Someone called this latest release in Mars Whisky’s Lucky Cat series, “May”, a stealth release. I couldn’t agree more. As of this writing, it’s still not on Hombo Shuzo’s homepage, despite going on sale already. And the whole “going on sale” part was the only way anyone seems to have found out about this.
When I originally posted the release announcement, going into it, I was under the impression that all of The Lucky Cat series were distilled in Japan. This is the fourth in the series. Then, after someone went all Cunningham’s Law on me, it seems bizarre I missed it earlier. Hombo Shuzo isn’t hiding the fact that it’s not distilled in Japan, instead saying it’s “blended and bottled” by them. The word “distilled” appears nowhere on the bottle.

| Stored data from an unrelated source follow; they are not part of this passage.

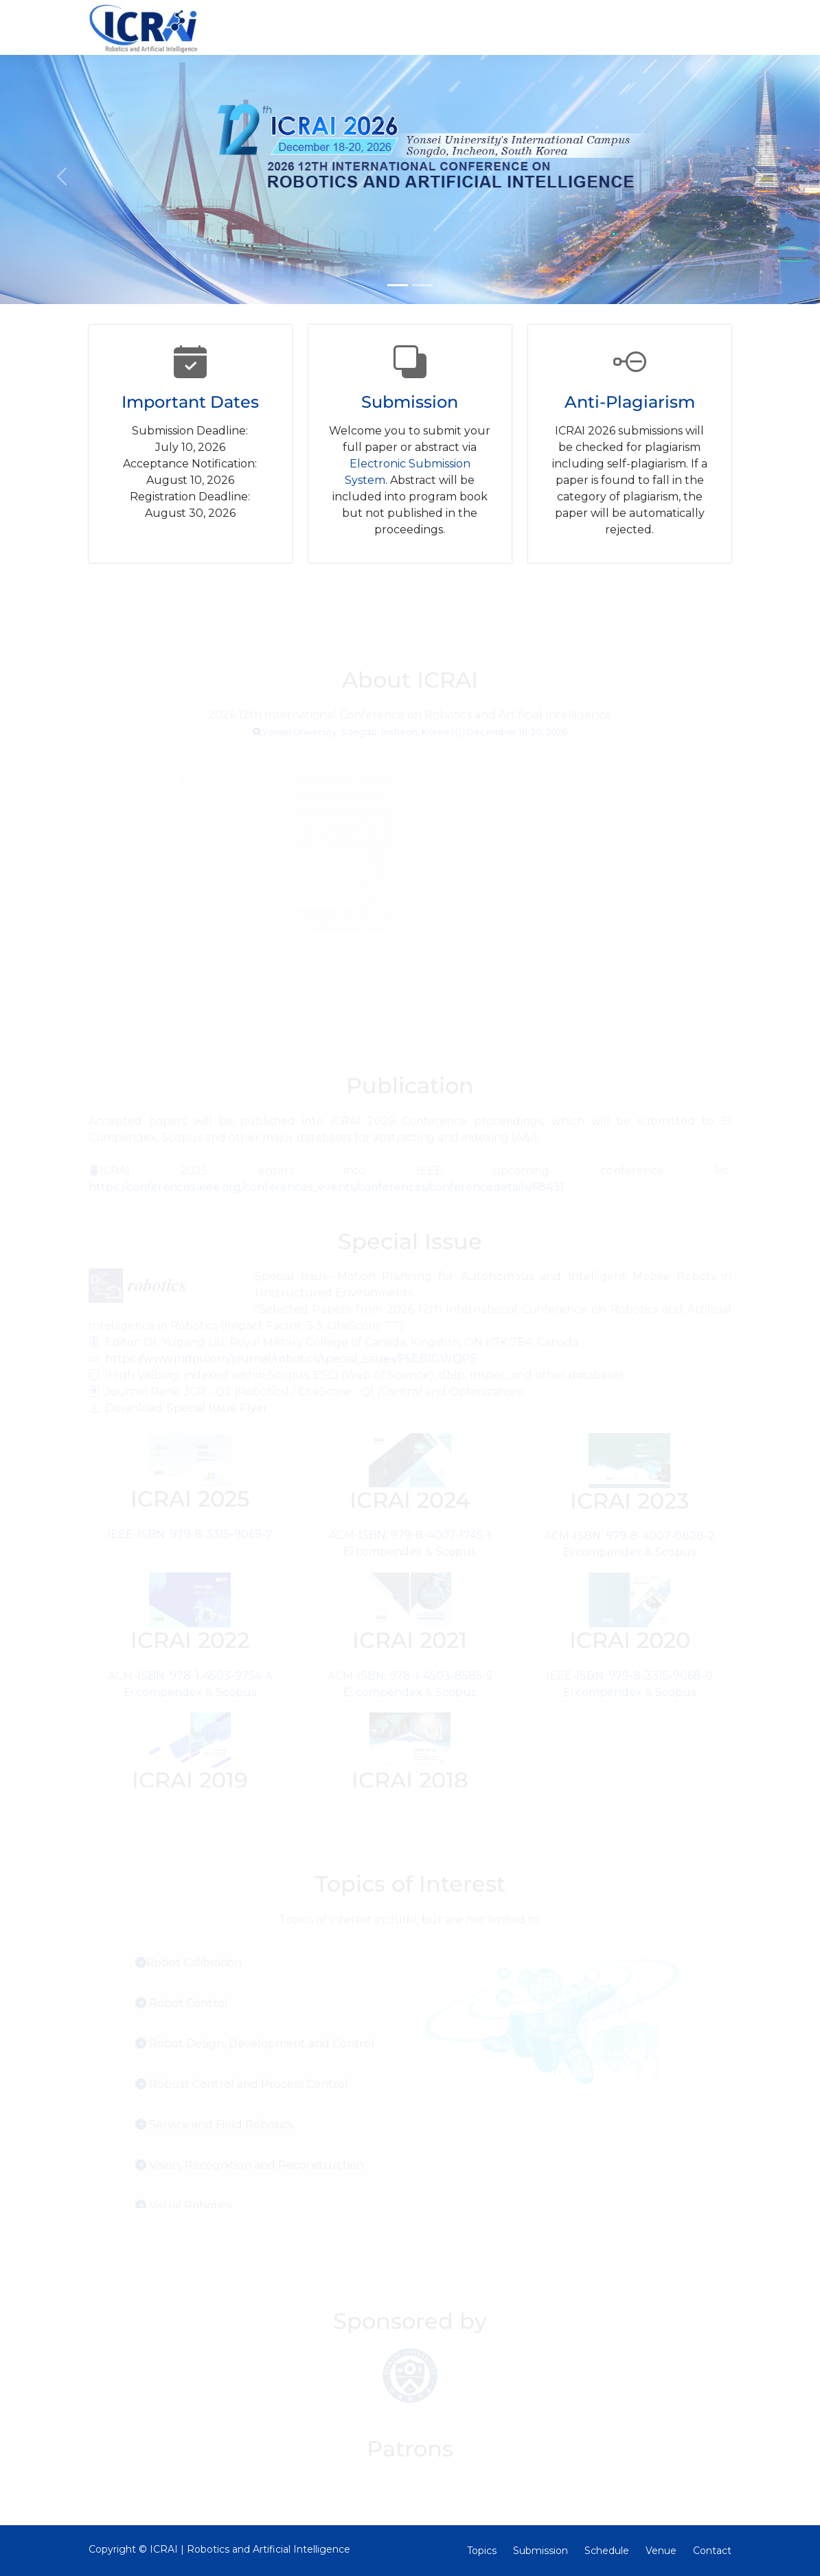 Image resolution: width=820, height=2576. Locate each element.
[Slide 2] (422, 285)
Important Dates (190, 402)
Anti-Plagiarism (630, 402)
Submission (409, 402)
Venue (661, 2550)
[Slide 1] (397, 285)
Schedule (606, 2550)
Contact (712, 2550)
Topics (482, 2550) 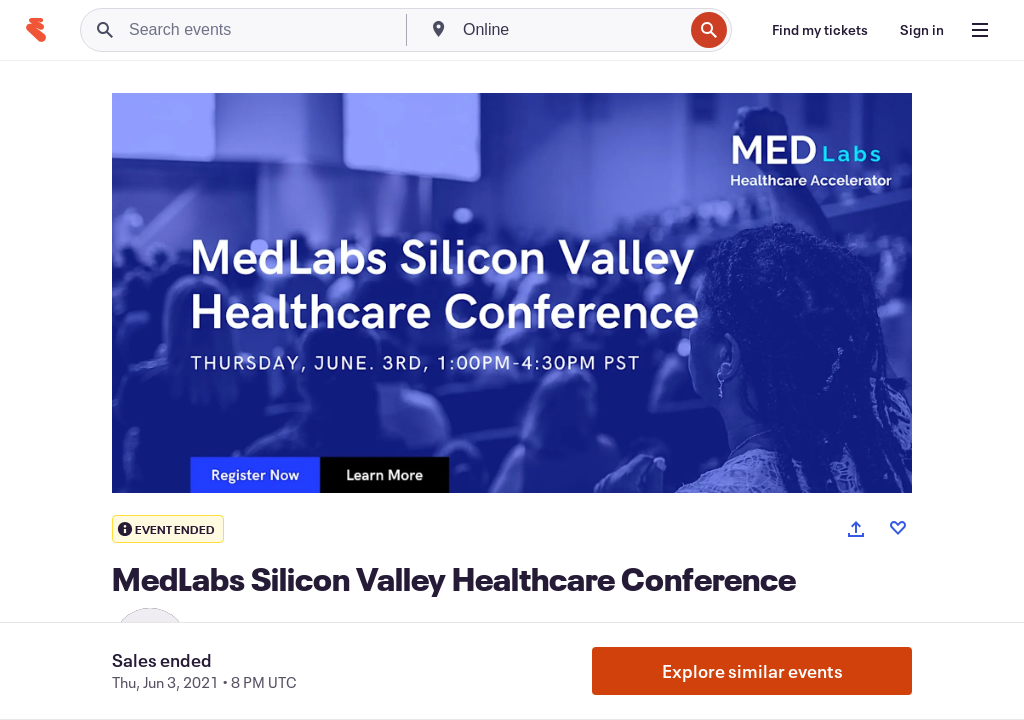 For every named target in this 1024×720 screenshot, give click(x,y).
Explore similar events (752, 671)
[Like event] (898, 528)
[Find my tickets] (820, 30)
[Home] (36, 30)
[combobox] (571, 30)
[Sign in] (922, 30) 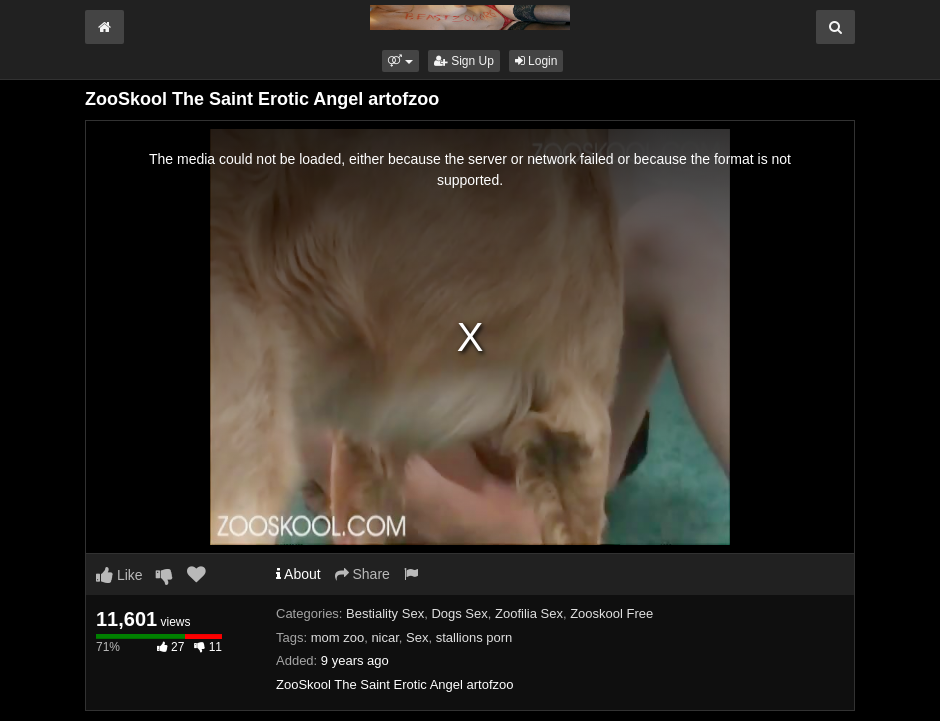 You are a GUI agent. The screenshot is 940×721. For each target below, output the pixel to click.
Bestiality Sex (385, 613)
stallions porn (474, 637)
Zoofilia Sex (529, 613)
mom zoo (337, 637)
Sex (417, 637)
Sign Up (464, 61)
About (298, 574)
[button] (400, 61)
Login (536, 61)
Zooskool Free (611, 613)
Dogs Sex (459, 613)
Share (362, 574)
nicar (384, 637)
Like (119, 575) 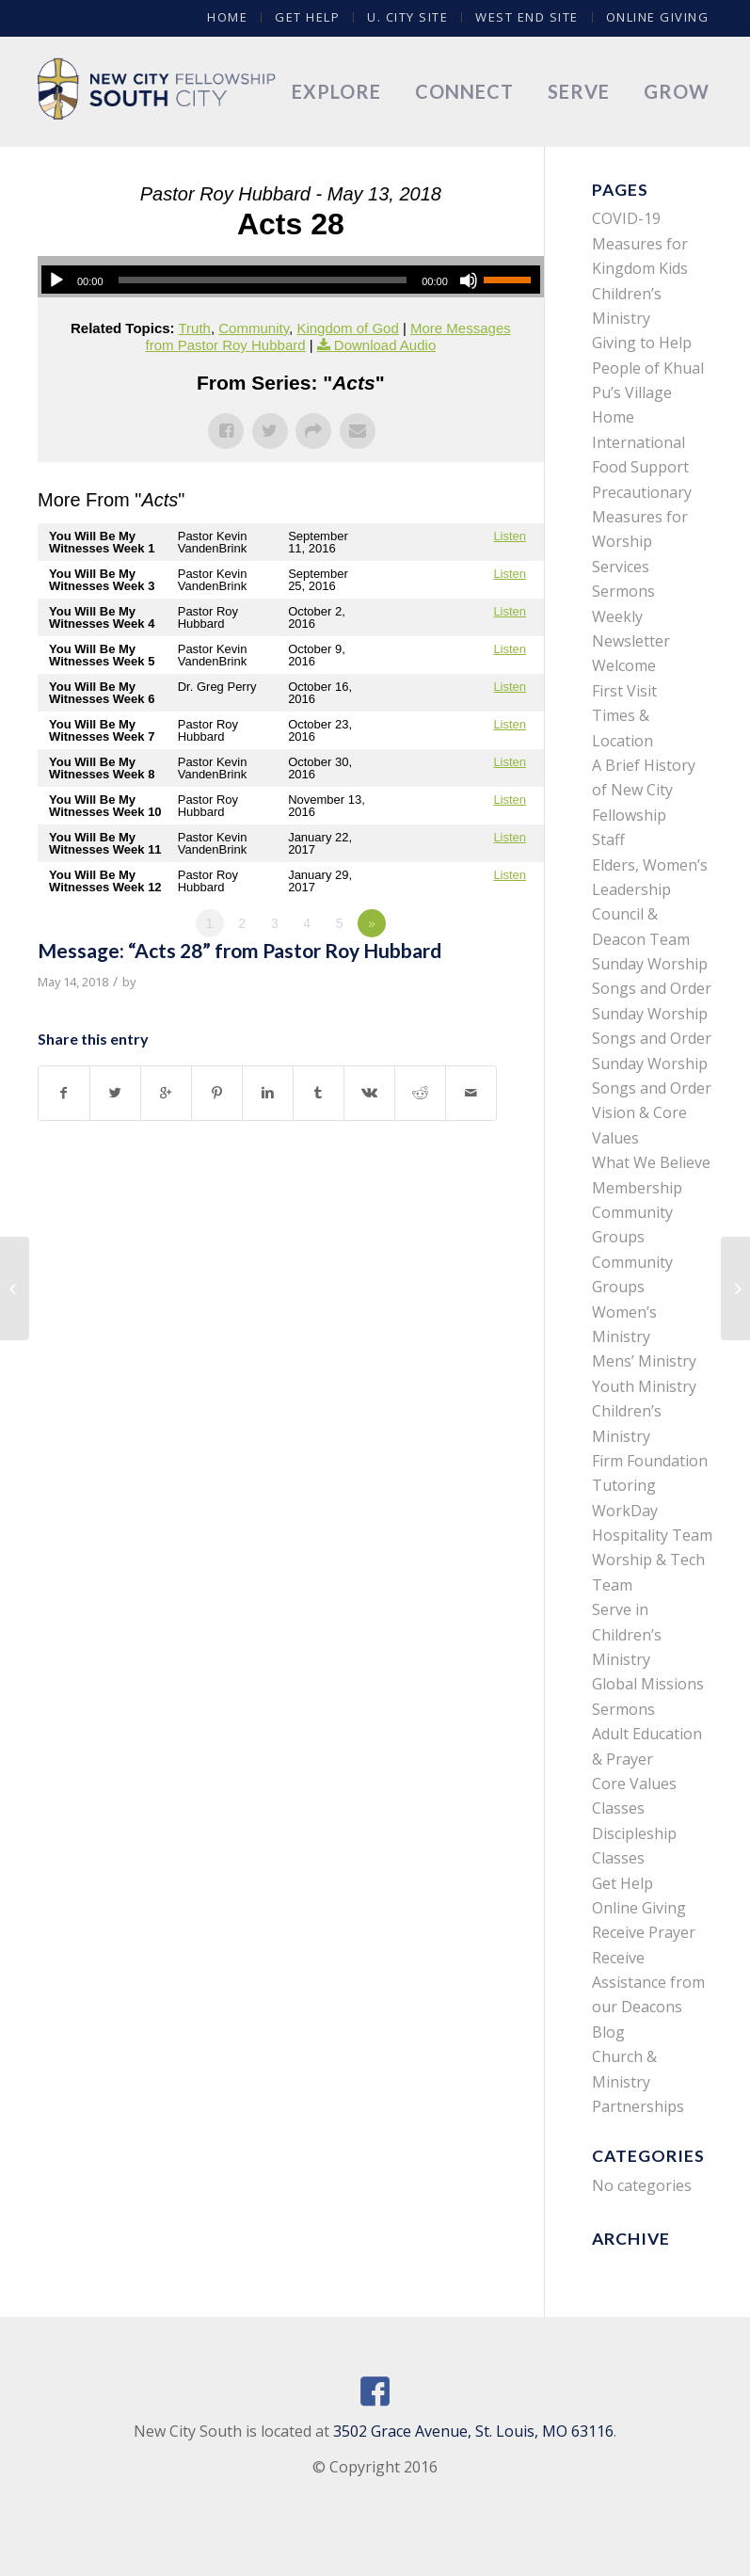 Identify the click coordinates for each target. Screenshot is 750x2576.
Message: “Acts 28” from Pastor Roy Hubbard (239, 950)
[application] (290, 279)
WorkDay (625, 1510)
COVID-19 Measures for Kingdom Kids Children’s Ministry (640, 268)
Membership (637, 1187)
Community (253, 328)
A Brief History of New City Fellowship (643, 790)
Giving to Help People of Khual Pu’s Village (648, 367)
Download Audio (385, 345)
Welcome (624, 665)
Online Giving (658, 16)
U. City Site (407, 16)
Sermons (623, 591)
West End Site (527, 16)
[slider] (263, 280)
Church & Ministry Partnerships (638, 2081)
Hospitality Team (652, 1535)
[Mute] (468, 280)
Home (227, 16)
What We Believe (651, 1162)
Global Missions (648, 1683)
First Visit (624, 690)
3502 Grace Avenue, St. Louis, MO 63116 (473, 2431)
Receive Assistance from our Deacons (648, 1982)
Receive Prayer (643, 1932)
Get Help (307, 16)
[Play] (56, 280)
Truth (194, 328)
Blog (608, 2032)
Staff (608, 839)
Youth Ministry (644, 1386)
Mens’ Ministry (644, 1361)
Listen (509, 536)
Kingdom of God (347, 328)
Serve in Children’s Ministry (627, 1634) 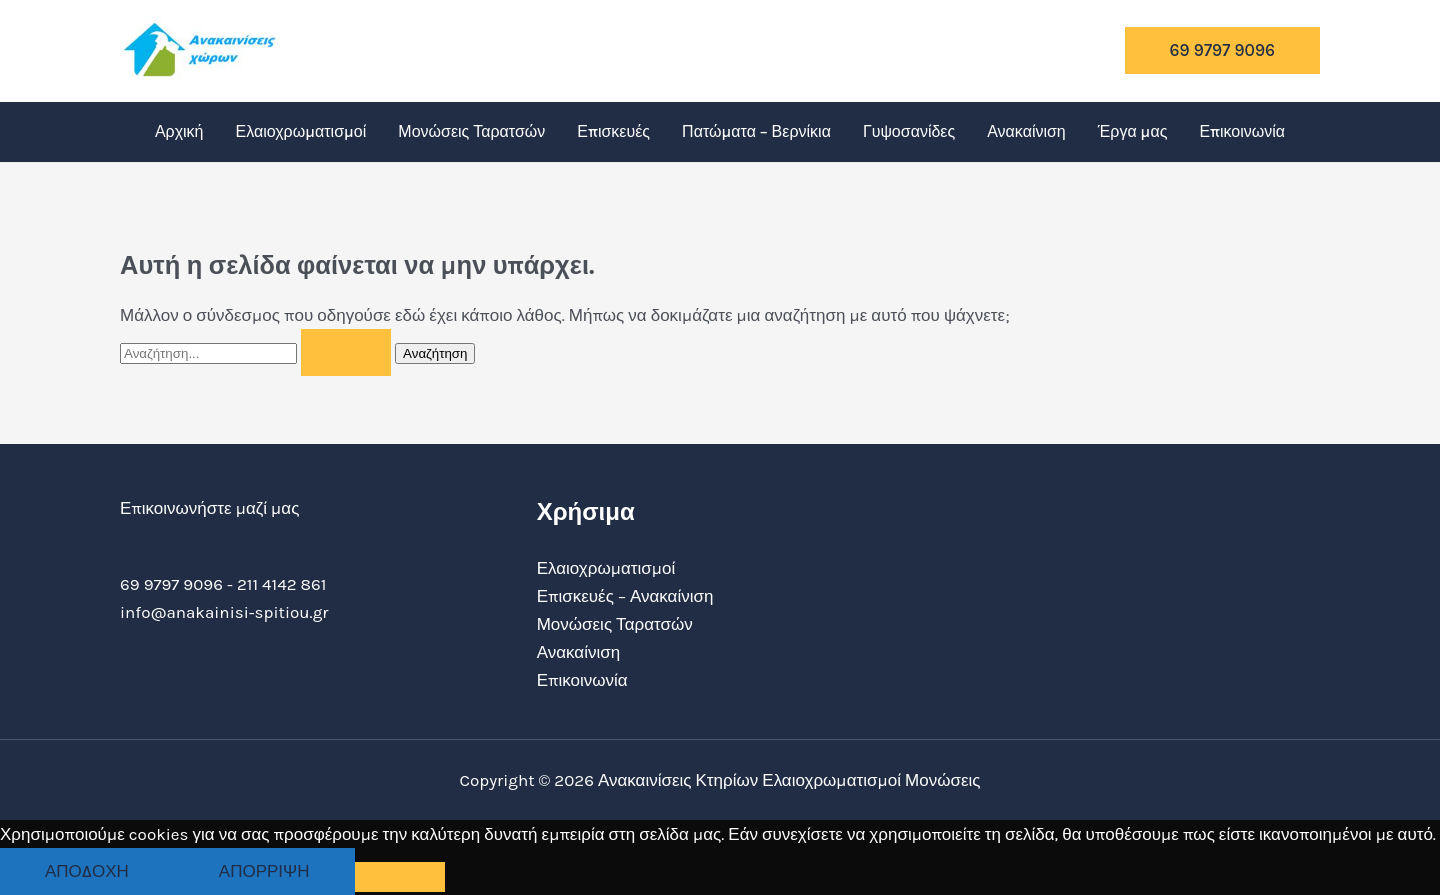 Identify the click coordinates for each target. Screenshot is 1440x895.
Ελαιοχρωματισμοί (301, 131)
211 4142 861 (281, 584)
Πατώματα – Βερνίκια (756, 131)
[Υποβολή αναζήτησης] (346, 352)
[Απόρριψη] (400, 877)
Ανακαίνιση (1026, 131)
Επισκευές (613, 131)
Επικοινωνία (1242, 131)
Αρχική (179, 131)
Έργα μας (1133, 131)
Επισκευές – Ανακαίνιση (625, 596)
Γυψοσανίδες (909, 131)
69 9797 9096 (171, 584)
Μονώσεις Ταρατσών (471, 131)
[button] (1222, 50) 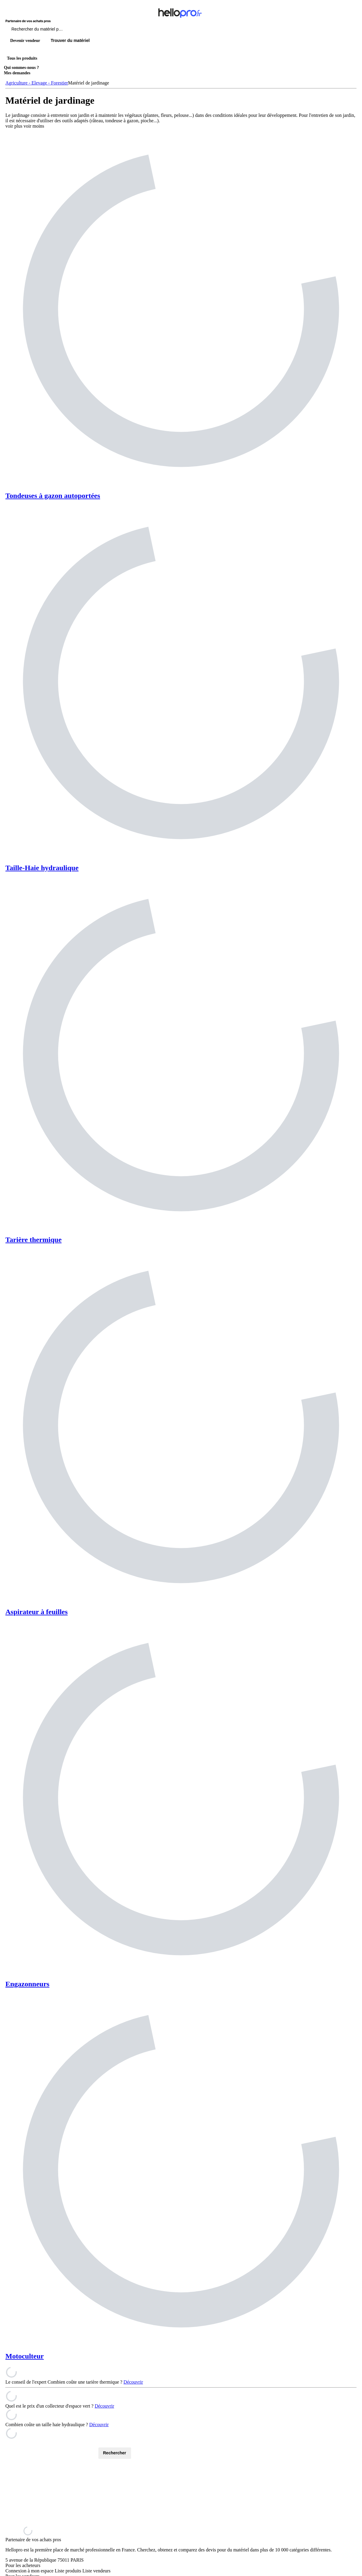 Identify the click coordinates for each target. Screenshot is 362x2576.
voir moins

In any case, a friend gifted me with a bottle, under the condition that I actually drink it and review it here.
Of course, using imported whisky doesn’t necessarily make a whisky bad. I liked that KURA the WHISKY Rum Cask Finish, after all. I’ll try and keep an open mind. The Lucky Cat “May” here features an umeshu cask finish. That’s because Hombo Shuzo is making umeshu down at their Tsunuki Distillery — there’s even a single cask version of it. That said, this NAS non-Japanese blended whisky retails for around 4,500 yen before shipping. Looking around for bottles still in stock, it’s jumped up to over twice that already. Now you could just go buy a bottle of NAS blended Scotch for far cheaper, but it sure as hell wouldn’t have an umeshu cask finish. Looking past the Mars brand and Japanese whisky mystique… is that ultimately what we’re paying for here?
Anyway, let’s just get to the drinking.
Nose: We start off with Bergamot orange peel, tobacco leaves, and a bit of leather. It soon moves into brown sugar-coated prunes.
Palate: Those prunes come front and center right off the bat. Later we get a hint of green apple and blackcurrant, while moving very gradually into vanilla custard. If you’re into sweeter Scotch, you’ll be right at home.
Finish: Some smokiness and oak come through towards the end here. The grain also sticks its head out quite a bit, with lingering corn and oats. 10 minutes later, that tobacco leaf is still around.
Price paid: 0 yen
It may not have a ton of depth but I enjoyed “May.” Though not a proper Japanese whisky, the umeshu finish does bring a certain sweet tartness that’s hard to find elsewhere.